Gateway Parts

can a degree in Computer Engineering be able to build a Computer from the Hardware parts to the Software?

lol ummm question sorta covers this part

Public Comments

  1. yup!! Im doing that same degree right now and you start making around 60,000+ with no exp right out of college!! Its awesome!! Be ready to take mega insane calculus classes though.
  2. You should be able to build the hardware and write programs. But you could be able to do this with no degree if you can read spec sheets and diagrams. As for writing the Operating System, thats ussually a Graduate level class. As for making 60 + thousand in your first job out of college, I can say...hahahahahahaha.....Ive been in IT for 12 years and it takes a while to get to that salary unless you are an excellent C# programmer, or are working in some out of control inflation area like NYC or Chicago or California.
  3. Depends on what you take.

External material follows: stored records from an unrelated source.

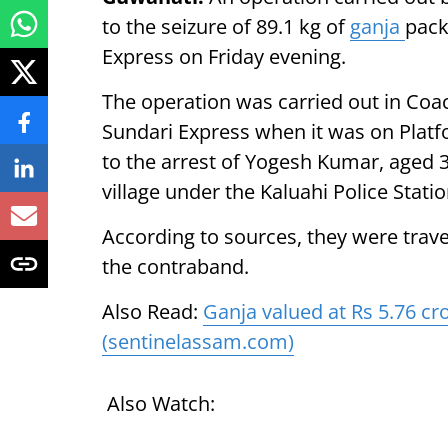
to the seizure of 89.1 kg of
ganja
pack
Express on Friday evening.
The operation was carried out in Coa
Sundari Express when it was on Platfo
to the arrest of Yogesh Kumar, aged 
village under the Kaluahi Police Stati
According to sources, they were travel
the contraband.
Also Read:
Ganja valued at Rs 5.76 cro
(sentinelassam.com)
Also Watch: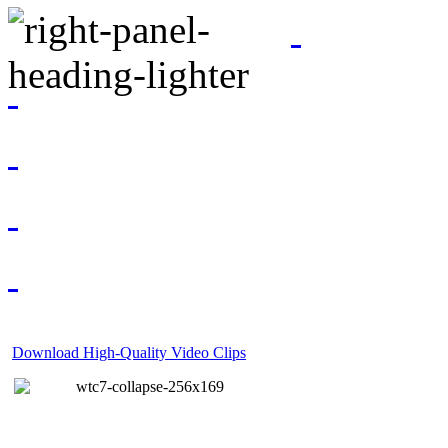
Download High-Quality Video Clips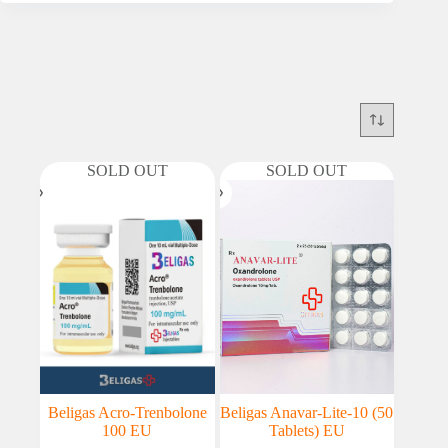
SOLD OUT
SOLD OUT
Beligas Acro-Trenbolone
Beligas Anavar-Lite-10 (50
100 EU
Tablets) EU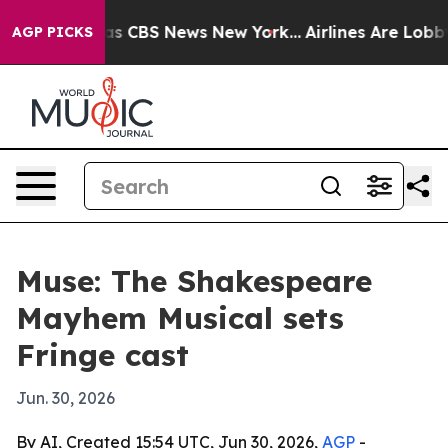
arrative was CBS News New York...
Airlines Are Lobbyin
AGP PICKS
Muse: The Shakespeare
Mayhem Musical sets
Fringe cast
Jun. 30, 2026
By AI, Created 15:54 UTC, Jun 30, 2026,
AGP
-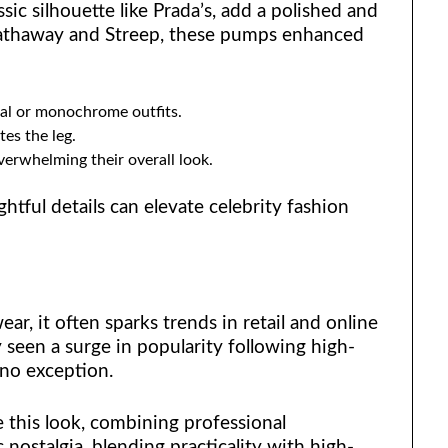
ssic silhouette like Prada’s, add a polished and
 Hathaway and Streep, these pumps enhanced
ral or monochrome outfits.
tes the leg.
verwhelming their overall look.
htful details can elevate celebrity fashion
ar, it often sparks trends in retail and online
 seen a surge in popularity following high-
 no exception.
e this look, combining professional
 nostalgia, blending practicality with high-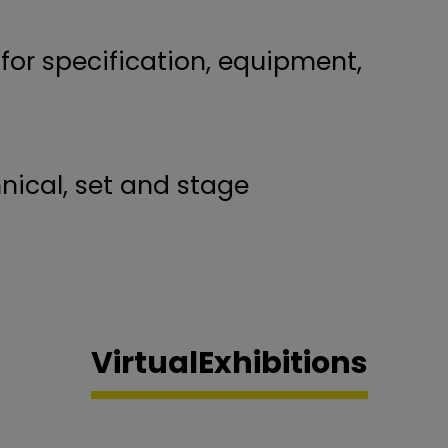
 for specification, equipment,
nical, set and stage
Virtual
Exhibitions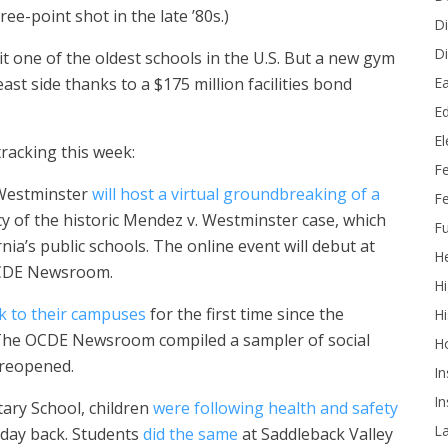
ee-point shot in the late ’80s.)
Di
Di
t one of the oldest schools in the U.S. But a new gym
Ea
st side thanks to a $175 million facilities bond
Ed
E
racking this week:
F
 Westminster
will host a virtual groundbreaking of a
Fe
of the historic Mendez v. Westminster case, which
Fu
nia’s public schools. The online event will debut at
He
 OCDE Newsroom.
Hi
k to their campuses
for the first time since the
Hi
 The OCDE Newsroom compiled a sampler of social
H
 reopened.
In
In
tary School, children
were following health and safety
L
 day back. Students
did the same
at Saddleback Valley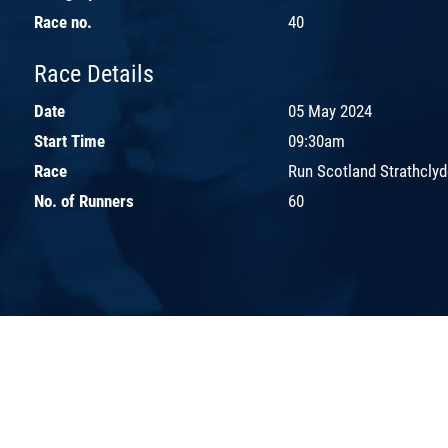
Race no.
40
Race Details
Date
05 May 2024
Start Time
09:30am
Race
Run Scotland Strathclyd
No. of Runners
60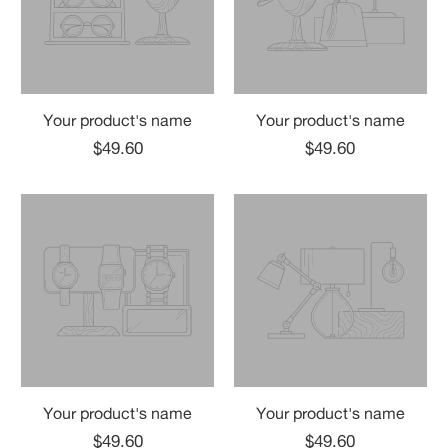
Your product's name
Your product's name
$49.60
$49.60
Your product's name
Your product's name
$49.60
$49.60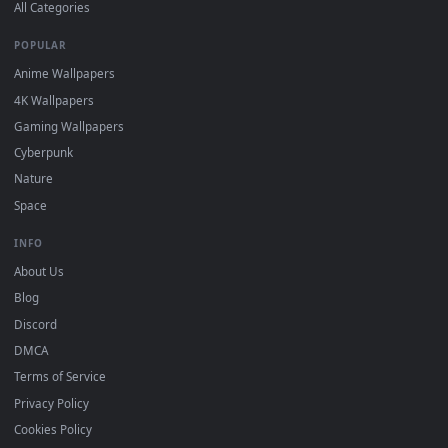
DESKTOPHUT
.
Free 4K live wallpapers & animated backgrounds for Windows, macOS
mobile. Updated daily.
BROWSE
Submit a Wallpaper
Recent
Popular
Featured
Must Have
All Categories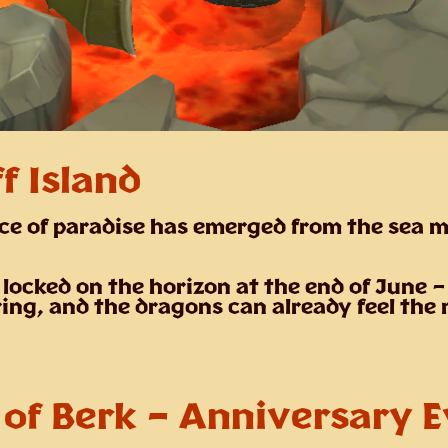
f Island
ce of paradise has emerged from the sea m
 locked on the horizon at the end of June 
ring, and the dragons can already feel the
 of Berk – Anniversary 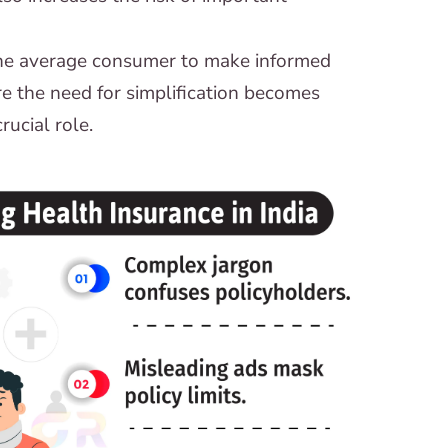
 the average consumer to make informed
re the need for simplification becomes
rucial role.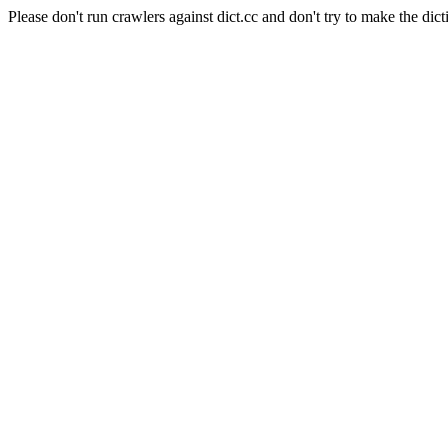
Please don't run crawlers against dict.cc and don't try to make the dict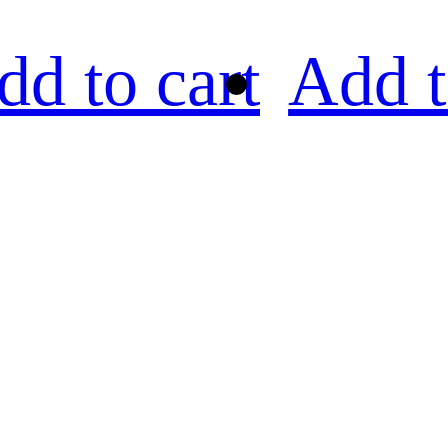
dd to cart
Add t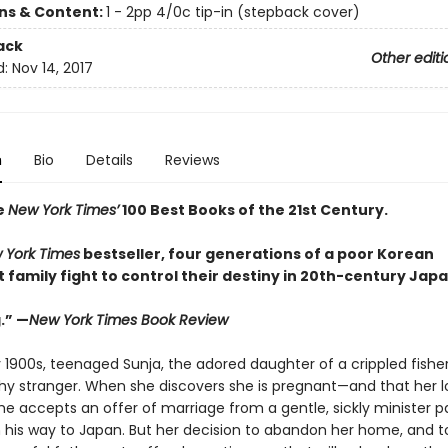
ons & Content:
1 - 2pp 4/0c tip-in (stepback cover)
ack
Other editi
d:
Nov 14, 2017
n
Bio
Details
Reviews
e
New York Times’
100 Best Books of the 21st Century.
 York Times
bestseller, four generations of a poor Korean
family fight to control their destiny in 20th-century Japa
.” —
New York Times Book Review
y 1900s, teenaged Sunja, the adored daughter of a crippled fishe
thy stranger. When she discovers she is pregnant—and that her lo
e accepts an offer of marriage from a gentle, sickly minister p
 his way to Japan. But her decision to abandon her home, and to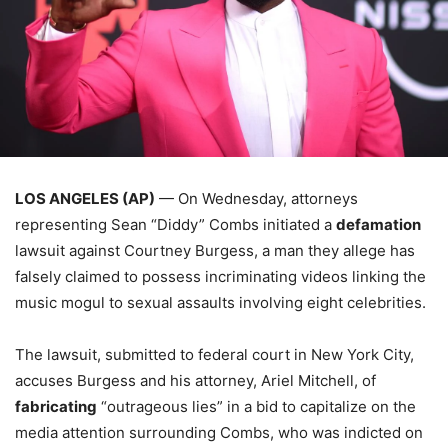
LOS ANGELES (AP)
— On Wednesday, attorneys
representing Sean “Diddy” Combs initiated a
defamation
lawsuit against Courtney Burgess, a man they allege has
falsely claimed to possess incriminating videos linking the
music mogul to sexual assaults involving eight celebrities.
The lawsuit, submitted to federal court in New York City,
accuses Burgess and his attorney, Ariel Mitchell, of
fabricating
“outrageous lies” in a bid to capitalize on the
media attention surrounding Combs, who was indicted on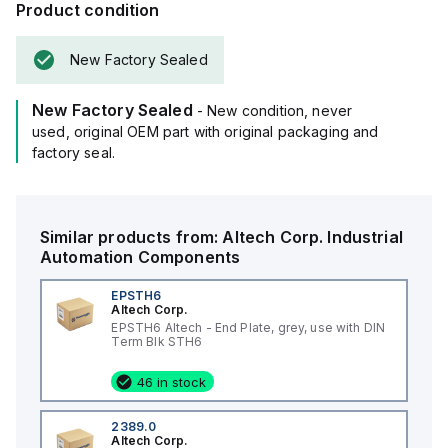
Product condition
New Factory Sealed
New Factory Sealed
- New condition, never
used, original OEM part with original packaging and
factory seal.
Similar products from:
Altech Corp.
Industrial
Automation Components
EPSTH6
Altech Corp.
EPSTH6 Altech - End Plate, grey, use with DIN
Term Blk STH6
46 in stock
2389.0
Altech Corp.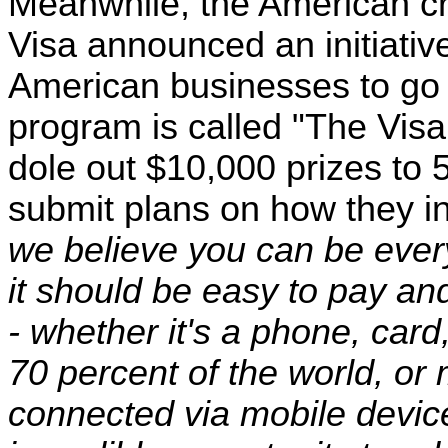
Meanwhile, the American c
Visa announced an initiativ
American businesses to go 
program is called "The Visa
dole out $10,000 prizes to 
submit plans on how they i
we believe you can be ever
it should be easy to pay an
- whether it's a phone, card
70 percent of the world, or 
connected via mobile devic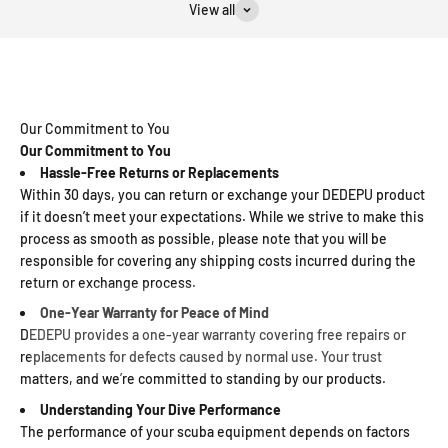
View all
Our Commitment to You
Our Commitment to You
Hassle-Free Returns or Replacements
Within 30 days, you can return or exchange your DEDEPU product
if it doesn’t meet your expectations. While we strive to make this
process as smooth as possible, please note that you will be
responsible for covering any shipping costs incurred during the
return or exchange process.
One-Year Warranty for Peace of Mind
DEDEPU provides a one-year warranty covering free repairs or
replacements for defects caused by normal use. Your trust
matters, and we’re committed to standing by our products.
Understanding Your Dive Performance
The performance of your scuba equipment depends on factors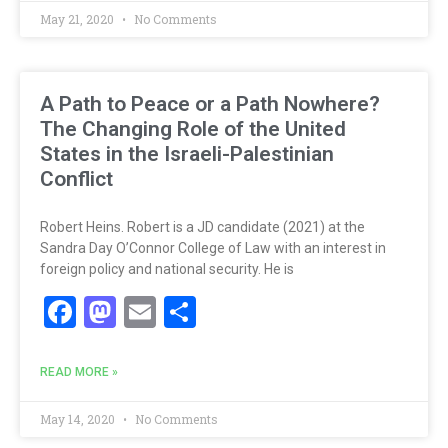
May 21, 2020
No Comments
A Path to Peace or a Path Nowhere?
The Changing Role of the United
States in the Israeli-Palestinian
Conflict
Robert Heins. Robert is a JD candidate (2021) at the
Sandra Day O’Connor College of Law with an interest in
foreign policy and national security. He is
Facebook
Mastodon
Email
Share
READ MORE »
May 14, 2020
No Comments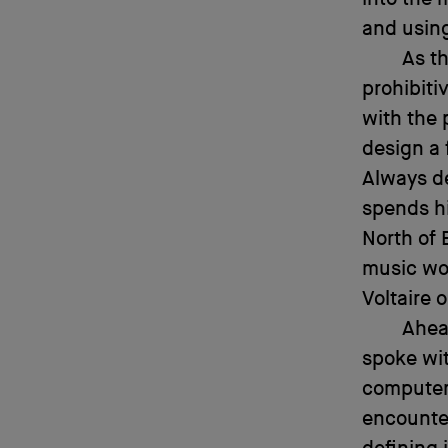
and usin
As t
prohibiti
with the 
design a 
Always de
spends hi
North of 
music wor
Voltaire 
Ahead
spoke wit
computer-
encounte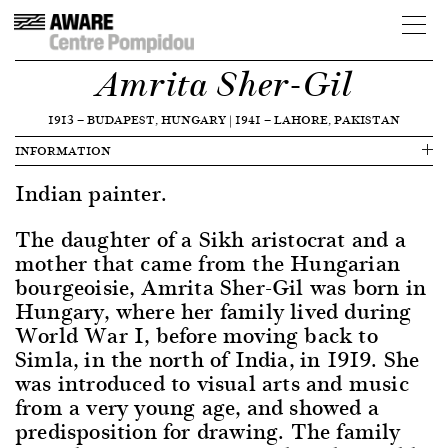
Amrita Sher-Gil
1913
—
BUDAPEST, HUNGARY
|
1941
—
LAHORE, PAKISTAN
INFORMATION
Indian painter.
The daughter of a Sikh aristocrat and a
mother that came from the Hungarian
bourgeoisie, Amrita Sher-Gil was born in
Hungary, where her family lived during
World War I, before moving back to
Simla, in the north of India, in 1919. She
was introduced to visual arts and music
from a very young age, and showed a
predisposition for drawing. The family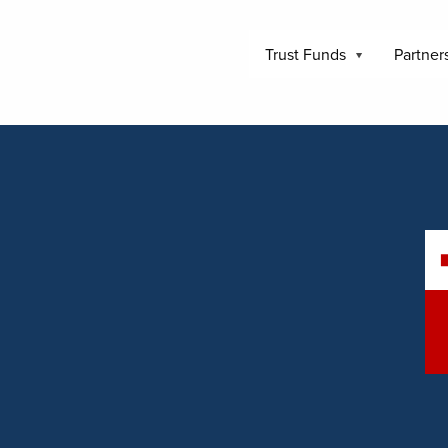
Trust Funds
Partner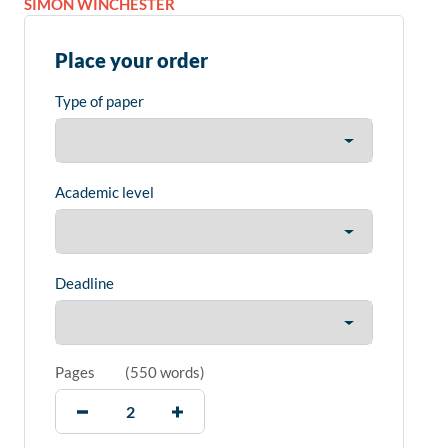
SIMON WINCHESTER
Place your order
Type of paper
Academic level
Deadline
Pages
(
550 words
)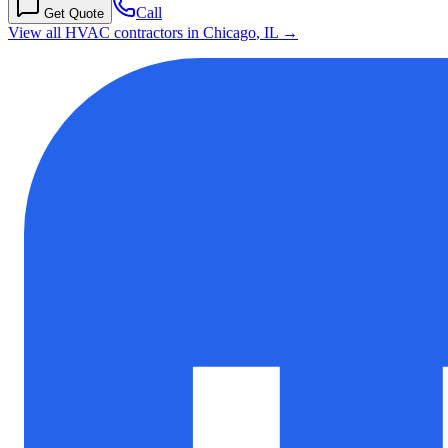
Call
Get Quote
View all HVAC contractors in
Chicago
,
IL
→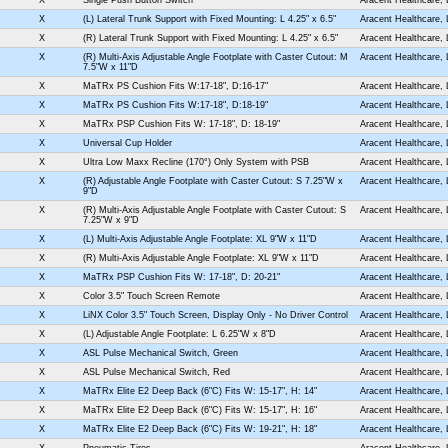
X
(L) Lateral Trunk Support with Fixed Mounting: L 4.25" x 6.5"
Aracent Healthcare,
X
(R) Lateral Trunk Support with Fixed Mounting: L 4.25" x 6.5"
Aracent Healthcare,
X
(R) Multi-Axis Adjustable Angle Footplate with Caster Cutout: M
Aracent Healthcare,
7.5"W x 11"D
X
MaTRx PS Cushion Fits W:17-18", D:16-17"
Aracent Healthcare,
X
MaTRx PS Cushion Fits W:17-18", D:18-19"
Aracent Healthcare,
X
MaTRx PSP Cushion Fits W: 17-18", D: 18-19"
Aracent Healthcare,
X
Universal Cup Holder
Aracent Healthcare,
X
Ultra Low Maxx Recline (170°) Only System with PSB
Aracent Healthcare,
X
(R) Adjustable Angle Footplate with Caster Cutout: S 7.25"W x
Aracent Healthcare,
9"D
X
(R) Multi-Axis Adjustable Angle Footplate with Caster Cutout: S
Aracent Healthcare,
7.25"W x 9"D
X
(L) Multi-Axis Adjustable Angle Footplate: XL 9"W x 11"D
Aracent Healthcare,
X
(R) Multi-Axis Adjustable Angle Footplate: XL 9"W x 11"D
Aracent Healthcare,
X
MaTRx PSP Cushion Fits W: 17-18", D: 20-21"
Aracent Healthcare,
X
Color 3.5" Touch Screen Remote
Aracent Healthcare,
X
LiNX Color 3.5" Touch Screen, Display Only - No Driver Control
Aracent Healthcare,
X
(L) Adjustable Angle Footplate: L 6.25"W x 8"D
Aracent Healthcare,
X
ASL Pulse Mechanical Switch, Green
Aracent Healthcare,
X
ASL Pulse Mechanical Switch, Red
Aracent Healthcare,
X
MaTRx Elite E2 Deep Back (6"C) Fits W: 15-17", H: 14"
Aracent Healthcare,
X
MaTRx Elite E2 Deep Back (6"C) Fits W: 15-17", H: 16"
Aracent Healthcare,
X
MaTRx Elite E2 Deep Back (6"C) Fits W: 19-21", H: 18"
Aracent Healthcare,
X
Pneumatic Tires
Aracent Healthcare,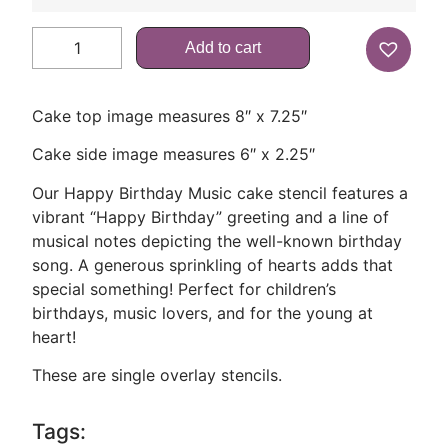
Add to cart
Cake top image measures 8″ x 7.25″
Cake side image measures 6″ x 2.25″
Our Happy Birthday Music cake stencil features a
vibrant “Happy Birthday” greeting and a line of
musical notes depicting the well-known birthday
song. A generous sprinkling of hearts adds that
special something! Perfect for children’s
birthdays, music lovers, and for the young at
heart!
These are single overlay stencils.
Tags:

Local company wanting people to work in assembly language with data structures went to colleges with offers of $75,000+ benefits and when asked if they could do it, they couldn't. They wanted to work in object oriented languages and SQL and push things around on the screen. Building a computer and installing software is trivial. Designing advanced processor chips is not. Designing operating systems is not. Designing and writing major applications is not.
  4. Computer Engineering is split between Hardware and Software. The Software part originated in Math Depts. The Hardware part originated in Electrical Engineering. The Woz at Apple learned both as a hobby computer person. There were a ton of hobby magazines when the Microcomputer was starting up. Byte Magazine was King-of-the-Hill and told people how to assemble and program their own 8-bit computer. http://www.byte.com/ The magazines out today mostly push already made programs. There used to be Compute Magazine where you could type in BASIC programs. http://en.wikipedia.org/wiki/COMPUTE! There is a lot of joy in building your own Microcomputer and programming it in Hex. You can do it. Today. Cheaply. Here's an article by Al Williams that tells how to build an 8-bit computer from scratch and how to program it in Hex. http://www.hotsolder.com/labels/1802.html For more on how to write your own programs for the above, try: http://www.sbrune.com/COSMAC/Questdata_Vol_1_Issue_1.pdf
  5. I actually studied this field for a while (before switching to software only) and I would answer with a very hesitant yes. Designing a computer from the ground up would take a single person a very long time. Someone mentioned writing operating systems in a graduate level course...uh not exactly. You might perform heavy maintenance or right a very small portion, but writing an entire functional OS takes a lot more work than can be done in a single course. Since some people mentioned pay, I'd like to point out that IT is not comparable to engineering in terms of salary. I received a double digit number of full-time offers by Thanksgiving this school year. The range was 55k - 77k including base salary and guaranteed bonus. The 77k position was in the midwest doing C# development. I know of no one from my school who accepted less than 55k, and I have some friends making 80k-100k . We're all bachelor students with no experience beyond internships.